Assignment:
Copy every line of the data in which the word "bounding" occurs.
┌─ Input data
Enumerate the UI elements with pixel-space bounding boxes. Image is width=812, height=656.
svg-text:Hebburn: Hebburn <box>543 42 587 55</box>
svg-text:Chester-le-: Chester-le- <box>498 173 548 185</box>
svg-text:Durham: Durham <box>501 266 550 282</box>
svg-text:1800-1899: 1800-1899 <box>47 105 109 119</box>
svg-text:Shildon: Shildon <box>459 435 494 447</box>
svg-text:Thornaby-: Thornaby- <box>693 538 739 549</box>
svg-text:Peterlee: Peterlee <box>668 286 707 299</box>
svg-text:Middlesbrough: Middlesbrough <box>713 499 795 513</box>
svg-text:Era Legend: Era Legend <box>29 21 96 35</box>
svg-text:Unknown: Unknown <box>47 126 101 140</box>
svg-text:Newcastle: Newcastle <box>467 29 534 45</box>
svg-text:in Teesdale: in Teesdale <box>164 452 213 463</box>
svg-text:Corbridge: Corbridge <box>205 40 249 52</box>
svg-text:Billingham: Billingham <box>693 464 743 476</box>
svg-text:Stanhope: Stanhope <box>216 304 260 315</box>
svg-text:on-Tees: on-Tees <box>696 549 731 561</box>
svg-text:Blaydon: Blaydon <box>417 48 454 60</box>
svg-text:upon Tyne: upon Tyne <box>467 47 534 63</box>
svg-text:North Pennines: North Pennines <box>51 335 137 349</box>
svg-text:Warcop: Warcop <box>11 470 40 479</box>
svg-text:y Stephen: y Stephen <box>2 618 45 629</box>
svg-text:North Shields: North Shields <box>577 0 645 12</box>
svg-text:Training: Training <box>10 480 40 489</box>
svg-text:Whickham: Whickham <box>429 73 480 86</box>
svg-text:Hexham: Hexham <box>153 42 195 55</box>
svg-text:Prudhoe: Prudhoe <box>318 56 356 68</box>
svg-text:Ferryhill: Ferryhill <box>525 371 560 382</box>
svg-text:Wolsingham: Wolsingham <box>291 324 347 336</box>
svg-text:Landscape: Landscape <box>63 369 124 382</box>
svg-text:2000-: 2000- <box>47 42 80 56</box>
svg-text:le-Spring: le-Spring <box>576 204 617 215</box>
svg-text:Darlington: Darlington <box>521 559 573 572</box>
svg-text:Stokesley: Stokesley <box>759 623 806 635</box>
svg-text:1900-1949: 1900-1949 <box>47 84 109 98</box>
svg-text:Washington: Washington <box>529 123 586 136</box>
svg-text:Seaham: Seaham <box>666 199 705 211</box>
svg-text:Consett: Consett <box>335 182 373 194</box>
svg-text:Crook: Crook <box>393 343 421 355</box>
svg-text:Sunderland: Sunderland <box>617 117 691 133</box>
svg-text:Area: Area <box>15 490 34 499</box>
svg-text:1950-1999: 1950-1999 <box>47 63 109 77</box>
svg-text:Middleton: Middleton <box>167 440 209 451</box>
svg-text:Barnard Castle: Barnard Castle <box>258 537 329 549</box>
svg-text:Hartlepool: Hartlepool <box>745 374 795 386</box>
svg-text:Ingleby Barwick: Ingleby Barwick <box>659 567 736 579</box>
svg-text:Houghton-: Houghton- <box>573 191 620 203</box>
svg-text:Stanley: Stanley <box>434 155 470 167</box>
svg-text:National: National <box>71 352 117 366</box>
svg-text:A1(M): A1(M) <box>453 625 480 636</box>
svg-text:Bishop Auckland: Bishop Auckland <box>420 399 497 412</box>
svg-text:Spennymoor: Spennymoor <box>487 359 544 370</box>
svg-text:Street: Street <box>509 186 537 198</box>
└─
┌─ Input data
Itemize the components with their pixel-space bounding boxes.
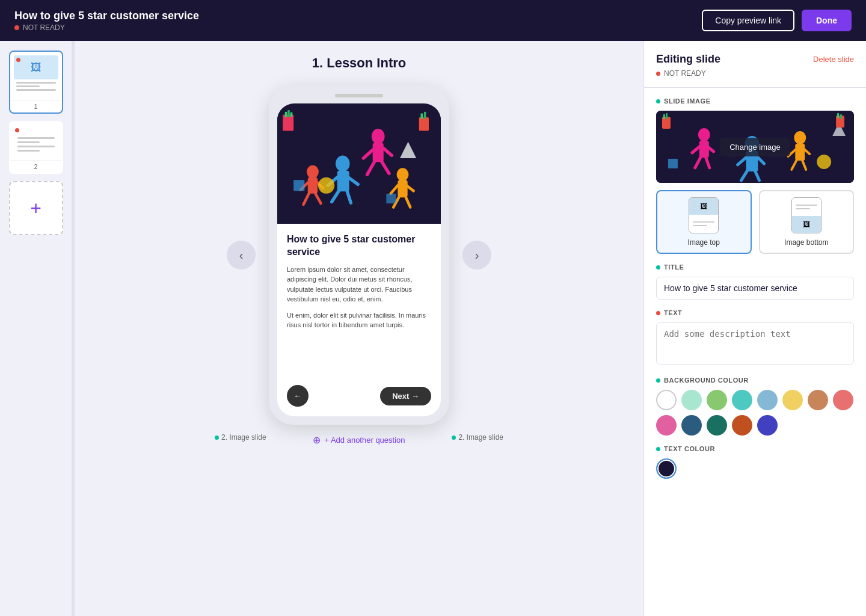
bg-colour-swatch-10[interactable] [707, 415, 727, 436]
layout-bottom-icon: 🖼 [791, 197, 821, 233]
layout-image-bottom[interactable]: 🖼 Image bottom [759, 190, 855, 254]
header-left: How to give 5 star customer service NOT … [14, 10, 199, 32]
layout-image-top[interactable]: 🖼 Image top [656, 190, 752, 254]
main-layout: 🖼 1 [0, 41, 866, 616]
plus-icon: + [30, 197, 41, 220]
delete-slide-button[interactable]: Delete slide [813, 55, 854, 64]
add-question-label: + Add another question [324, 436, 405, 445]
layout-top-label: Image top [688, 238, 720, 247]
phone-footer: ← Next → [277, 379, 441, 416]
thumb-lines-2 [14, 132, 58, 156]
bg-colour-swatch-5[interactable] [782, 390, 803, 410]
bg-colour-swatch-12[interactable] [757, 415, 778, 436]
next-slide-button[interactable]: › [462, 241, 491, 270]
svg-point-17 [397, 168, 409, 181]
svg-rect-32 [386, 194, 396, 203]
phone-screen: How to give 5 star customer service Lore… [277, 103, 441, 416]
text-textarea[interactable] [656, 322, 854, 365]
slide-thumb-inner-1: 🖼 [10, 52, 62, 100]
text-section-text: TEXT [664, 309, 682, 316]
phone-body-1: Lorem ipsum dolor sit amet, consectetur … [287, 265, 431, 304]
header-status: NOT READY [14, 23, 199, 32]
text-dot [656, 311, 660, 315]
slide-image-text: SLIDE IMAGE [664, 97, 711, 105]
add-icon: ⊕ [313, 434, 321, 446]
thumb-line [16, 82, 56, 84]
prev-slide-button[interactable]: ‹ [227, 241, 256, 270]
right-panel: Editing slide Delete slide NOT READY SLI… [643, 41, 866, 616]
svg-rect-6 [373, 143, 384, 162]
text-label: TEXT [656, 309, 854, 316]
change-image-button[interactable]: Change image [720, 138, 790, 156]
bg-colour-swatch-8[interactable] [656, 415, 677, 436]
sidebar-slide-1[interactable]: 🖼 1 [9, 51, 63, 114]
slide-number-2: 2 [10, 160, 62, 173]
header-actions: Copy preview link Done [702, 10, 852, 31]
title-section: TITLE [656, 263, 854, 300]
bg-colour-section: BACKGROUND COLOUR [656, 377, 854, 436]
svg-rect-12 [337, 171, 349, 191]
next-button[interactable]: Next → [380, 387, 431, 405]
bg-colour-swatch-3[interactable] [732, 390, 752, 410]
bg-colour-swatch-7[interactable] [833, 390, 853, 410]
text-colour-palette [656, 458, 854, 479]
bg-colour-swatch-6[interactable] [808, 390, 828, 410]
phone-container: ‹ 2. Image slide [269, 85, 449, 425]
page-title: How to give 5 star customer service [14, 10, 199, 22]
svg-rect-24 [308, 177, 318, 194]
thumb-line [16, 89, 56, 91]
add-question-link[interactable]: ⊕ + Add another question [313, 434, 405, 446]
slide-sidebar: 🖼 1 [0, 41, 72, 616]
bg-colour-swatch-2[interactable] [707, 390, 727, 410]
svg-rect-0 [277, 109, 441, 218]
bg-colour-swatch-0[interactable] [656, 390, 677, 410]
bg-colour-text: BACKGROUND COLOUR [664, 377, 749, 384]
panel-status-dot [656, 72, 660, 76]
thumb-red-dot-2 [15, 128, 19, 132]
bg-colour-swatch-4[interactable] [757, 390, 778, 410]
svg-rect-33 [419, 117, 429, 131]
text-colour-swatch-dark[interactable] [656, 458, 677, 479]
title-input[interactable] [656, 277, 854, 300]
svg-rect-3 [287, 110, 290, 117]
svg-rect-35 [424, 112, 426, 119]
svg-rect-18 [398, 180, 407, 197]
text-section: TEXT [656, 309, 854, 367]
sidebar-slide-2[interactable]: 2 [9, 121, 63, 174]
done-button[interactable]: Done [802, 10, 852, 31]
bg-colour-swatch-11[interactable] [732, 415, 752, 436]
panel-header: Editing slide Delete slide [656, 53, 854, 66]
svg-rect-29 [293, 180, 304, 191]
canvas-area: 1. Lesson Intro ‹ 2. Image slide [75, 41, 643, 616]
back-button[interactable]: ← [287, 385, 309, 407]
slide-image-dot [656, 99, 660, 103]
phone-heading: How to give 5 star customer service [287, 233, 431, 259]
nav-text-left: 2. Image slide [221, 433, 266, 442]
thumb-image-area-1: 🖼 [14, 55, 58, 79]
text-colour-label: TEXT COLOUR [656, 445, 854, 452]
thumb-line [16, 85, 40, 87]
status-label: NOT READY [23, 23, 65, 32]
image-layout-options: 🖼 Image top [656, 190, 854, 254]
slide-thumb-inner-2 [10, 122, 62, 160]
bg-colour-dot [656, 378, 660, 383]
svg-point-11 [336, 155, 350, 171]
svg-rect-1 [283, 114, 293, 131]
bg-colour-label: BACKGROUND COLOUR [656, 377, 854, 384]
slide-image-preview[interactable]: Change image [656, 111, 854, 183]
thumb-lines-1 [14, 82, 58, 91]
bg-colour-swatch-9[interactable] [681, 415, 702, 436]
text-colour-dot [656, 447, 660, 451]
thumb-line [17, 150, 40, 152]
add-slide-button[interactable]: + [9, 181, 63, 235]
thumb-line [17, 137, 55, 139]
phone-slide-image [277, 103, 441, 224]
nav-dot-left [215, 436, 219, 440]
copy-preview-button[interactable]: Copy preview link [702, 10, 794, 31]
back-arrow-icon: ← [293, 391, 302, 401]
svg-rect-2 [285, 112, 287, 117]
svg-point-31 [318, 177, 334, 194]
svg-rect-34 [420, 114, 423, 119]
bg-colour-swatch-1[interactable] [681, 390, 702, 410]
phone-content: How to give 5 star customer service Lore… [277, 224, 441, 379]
└─
┌─ Input data
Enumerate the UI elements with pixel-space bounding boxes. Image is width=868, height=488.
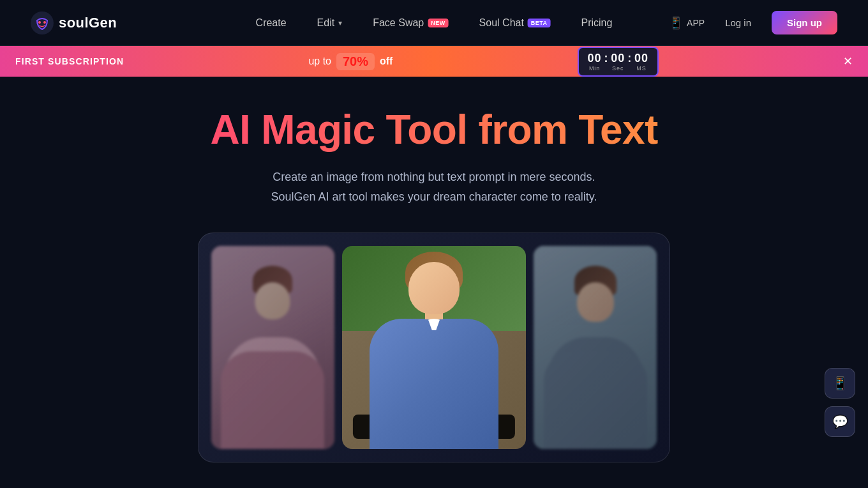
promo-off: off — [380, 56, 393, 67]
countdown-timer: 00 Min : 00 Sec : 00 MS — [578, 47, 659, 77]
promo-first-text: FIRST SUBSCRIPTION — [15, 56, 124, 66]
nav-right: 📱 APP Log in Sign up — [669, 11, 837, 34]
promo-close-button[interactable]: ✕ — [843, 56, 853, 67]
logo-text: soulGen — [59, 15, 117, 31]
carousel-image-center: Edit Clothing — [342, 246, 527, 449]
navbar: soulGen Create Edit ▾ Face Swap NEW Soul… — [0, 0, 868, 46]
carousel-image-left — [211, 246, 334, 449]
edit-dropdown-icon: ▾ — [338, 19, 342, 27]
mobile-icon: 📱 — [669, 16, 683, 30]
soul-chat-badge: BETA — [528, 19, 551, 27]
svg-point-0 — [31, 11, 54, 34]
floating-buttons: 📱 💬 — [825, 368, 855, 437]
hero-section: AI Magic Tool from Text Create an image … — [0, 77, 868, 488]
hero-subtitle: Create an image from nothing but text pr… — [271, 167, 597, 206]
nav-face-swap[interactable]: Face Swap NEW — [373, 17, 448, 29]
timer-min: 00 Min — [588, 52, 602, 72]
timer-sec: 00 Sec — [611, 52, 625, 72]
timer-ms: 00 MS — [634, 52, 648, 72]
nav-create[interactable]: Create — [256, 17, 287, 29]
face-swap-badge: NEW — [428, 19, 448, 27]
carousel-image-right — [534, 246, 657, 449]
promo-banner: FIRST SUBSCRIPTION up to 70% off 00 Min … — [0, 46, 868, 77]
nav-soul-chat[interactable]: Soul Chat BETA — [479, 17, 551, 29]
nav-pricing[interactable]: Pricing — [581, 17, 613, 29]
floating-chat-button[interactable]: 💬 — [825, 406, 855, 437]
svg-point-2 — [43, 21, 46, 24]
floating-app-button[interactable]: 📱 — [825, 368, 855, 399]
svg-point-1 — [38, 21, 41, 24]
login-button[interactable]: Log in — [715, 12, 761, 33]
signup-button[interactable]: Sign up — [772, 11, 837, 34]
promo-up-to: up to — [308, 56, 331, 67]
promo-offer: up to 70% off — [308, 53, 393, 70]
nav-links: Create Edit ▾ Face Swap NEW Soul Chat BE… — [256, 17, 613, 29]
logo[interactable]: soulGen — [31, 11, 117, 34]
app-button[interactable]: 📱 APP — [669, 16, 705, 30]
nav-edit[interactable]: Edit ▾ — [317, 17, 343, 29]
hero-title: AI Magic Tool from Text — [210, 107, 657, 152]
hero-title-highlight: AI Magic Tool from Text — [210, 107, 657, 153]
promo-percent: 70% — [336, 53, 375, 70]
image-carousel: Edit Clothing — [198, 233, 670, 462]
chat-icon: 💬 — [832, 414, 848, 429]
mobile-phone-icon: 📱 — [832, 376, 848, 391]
└─
Task result:
Enumerate the UI elements with pixel-space bounding boxes. Image is width=812, height=656.
Itemize the components with their pixel-space bounding boxes.
Enumerate the UI elements with pixel-space bounding boxes. Image is width=868, height=488.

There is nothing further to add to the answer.